## Work request
Your answer must be the records below, repeated exactly, with every picture left out.

** Opening Data records block **

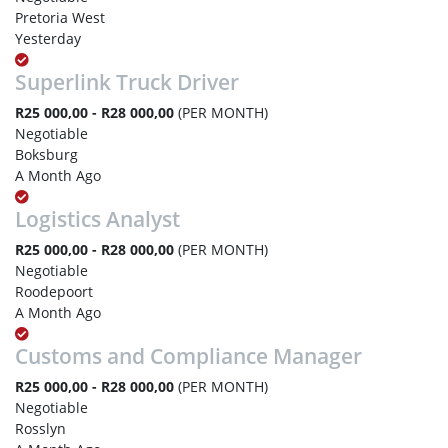
Pretoria West
Yesterday
Superlink Truck Driver
R25 000,00 - R28 000,00
(PER MONTH)
Negotiable
Boksburg
A Month Ago
Logistics Analyst
R25 000,00 - R28 000,00
(PER MONTH)
Negotiable
Roodepoort
A Month Ago
Customs and Compliance Manager
R25 000,00 - R28 000,00
(PER MONTH)
Negotiable
Rosslyn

** Closing Data records block **

## Output below
Pretoria West
Yesterday
Superlink Truck Driver
R25 000,00 - R28 000,00
(PER MONTH)
Negotiable
Boksburg
A Month Ago
Logistics Analyst
R25 000,00 - R28 000,00
(PER MONTH)
Negotiable
Roodepoort
A Month Ago
Customs and Compliance Manager
R25 000,00 - R28 000,00
(PER MONTH)
Negotiable
Rosslyn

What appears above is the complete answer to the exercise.